Which would you rather have, the safety or the cash? Almost every American would take the cash; that's exactly what we learn from studies like Viscusi's.
Executing the murderer means giving you the safety. Executing the vermiscripter means giving you the cash. You'd rather have the cash than the safety. Ergo, executing the vermiscripter is better policy.
There's one exception to this reasoning: Maybe there's an alternative and less drastic punishment that is highly effective against vermiscripters and not against murderers. If we can effectively deter malicious hackers by cutting off their supply of Twinkies or crippling their EverQuest avatars, then there's no need to fry them. Whether that would work is an empirical question.
Some might argue that capital punishment has moral costs and benefits beyond its practical consequences in terms of lives lost and lives saved. Those who make such arguments will want to modify a lot of the calculations in this column. As for myself, I hold that the government's job is to improve our lives, not to impose its morality. In this, I take my stand with the president of the United States, who, in a 2000 debate against Al Gore, said quite explicitly that nothing other than deterrence can justify the death penalty.
There's also the fact that all the arithmetic in this column is very much back-of-the-envelope. I implicitly assumed that we're all equally likely to be random murder victims when in fact some of us (i.e., the poor) are more susceptible than others. I used numbers that are rough approximations to the truth. And I probably omitted a consideration or two that I'm sure I'll hear about from astute readers.

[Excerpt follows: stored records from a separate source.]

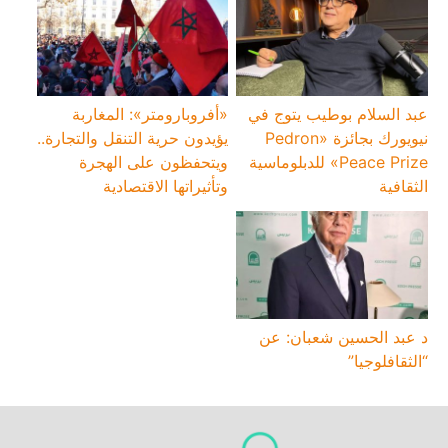
عبد السلام بوطيب يتوج في
«أفروبارومتر»: المغاربة
نيويورك بجائزة «Pedron
يؤيدون حرية التنقل والتجارة..
Peace Prize» للدبلوماسية
ويتحفظون على الهجرة
الثقافية
وتأثيراتها الاقتصادية
د عبد الحسين شعبان: عن
“الثقافلوجيا”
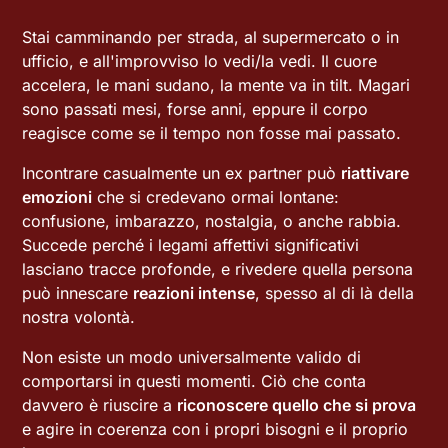
Stai camminando per strada, al supermercato o in
ufficio, e all'improvviso lo vedi/la vedi. Il cuore
accelera, le mani sudano, la mente va in tilt. Magari
sono passati mesi, forse anni, eppure il corpo
reagisce come se il tempo non fosse mai passato.
Incontrare casualmente un ex partner può
riattivare
emozioni
che si credevano ormai lontane:
confusione, imbarazzo, nostalgia, o anche rabbia.
Succede perché i legami affettivi significativi
lasciano tracce profonde, e rivedere quella persona
può innescare
reazioni intense
, spesso al di là della
nostra volontà.
Non esiste un modo universalmente valido di
comportarsi in questi momenti. Ciò che conta
davvero è riuscire a
riconoscere quello che si prova
e agire in coerenza con i propri bisogni e il proprio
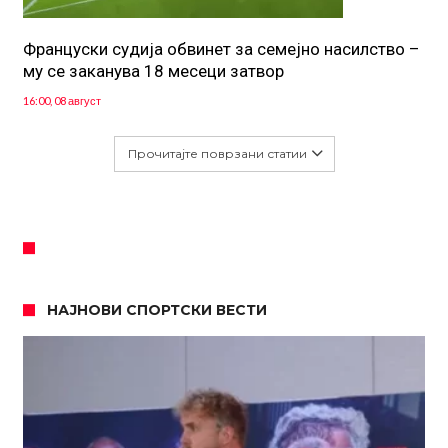
Француски судија обвинет за семејно насилство –
му се заканува 18 месеци затвор
16:00, 08 август
Прочитајте поврзани статии
НАЈНОВИ СПОРТСКИ ВЕСТИ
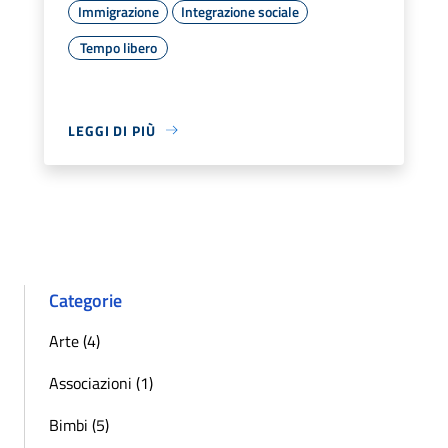
Immigrazione
Integrazione sociale
Tempo libero
LEGGI DI PIÙ
Categorie
Arte (4)
Associazioni (1)
Bimbi (5)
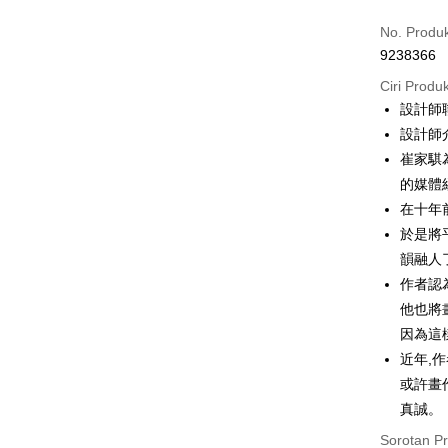
Kad Kredi
No. Produ
9238366
Ansuran K
Ciri Produ
3 ansu
設計師
6 ansu
Taiw
設計師介
Hua 
ansura
崔家騏
Ban
12 ans
Taiwan 
的媒體
The 
Hua Na
在十年
Taiw
Comm
Pengambil
The Sh
Hua 
Ban
於是將
Saving
LINE Pay
Ban
Bank
韻融人
Bank Ca
The 
作者認
Apple Pay
Comm
Taiw
Taiwan 
他也將
Ban
JKOPAY
HSBC Ba
因為這
Bank
HSBC
Union B
Limi
近年,
Easy Walle
Yuanta
Taiw
Unio
或許畫
Bank K
Google Pa
真誠。
Bank An
HSBC
Yuan
Syarika
Plus PAY
Sorotan P
Limi
Bank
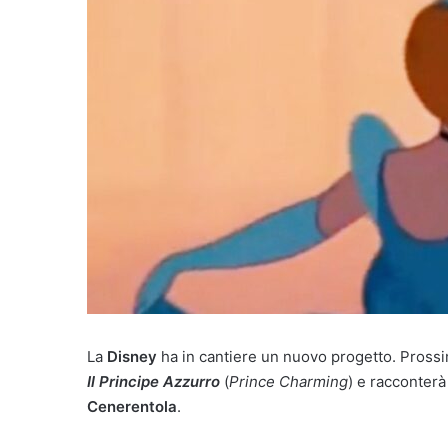
La
Disney
ha in cantiere un nuovo progetto. Prossi
Il Principe Azzurro
(
Prince Charming
) e racconterà
Cenerentola
.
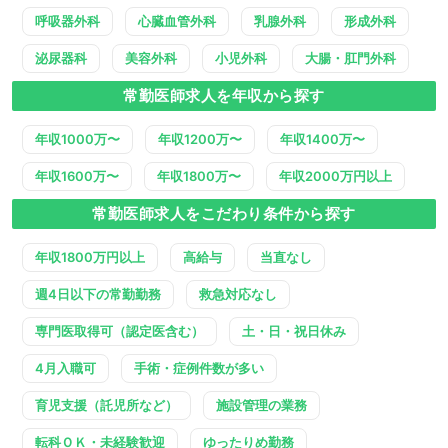
呼吸器外科
心臓血管外科
乳腺外科
形成外科
泌尿器科
美容外科
小児外科
大腸・肛門外科
常勤医師求人を年収から探す
年収1000万〜
年収1200万〜
年収1400万〜
年収1600万〜
年収1800万〜
年収2000万円以上
常勤医師求人をこだわり条件から探す
年収1800万円以上
高給与
当直なし
週4日以下の常勤勤務
救急対応なし
専門医取得可（認定医含む）
土・日・祝日休み
4月入職可
手術・症例件数が多い
育児支援（託児所など）
施設管理の業務
転科ＯＫ・未経験歓迎
ゆったりめ勤務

But this essential point remains: Governments exist largely to supply protections that, for one reason or another, we can't purchase in the marketplace. Those governments perform best when they supply the protections we value most. We can measure their performance only if we are willing to calculate costs and benefits and to respect what our calculations tell us, even when it's counterintuitive. Any policymaker who won't do this kind of arithmetic is fundamentally unserious about policy.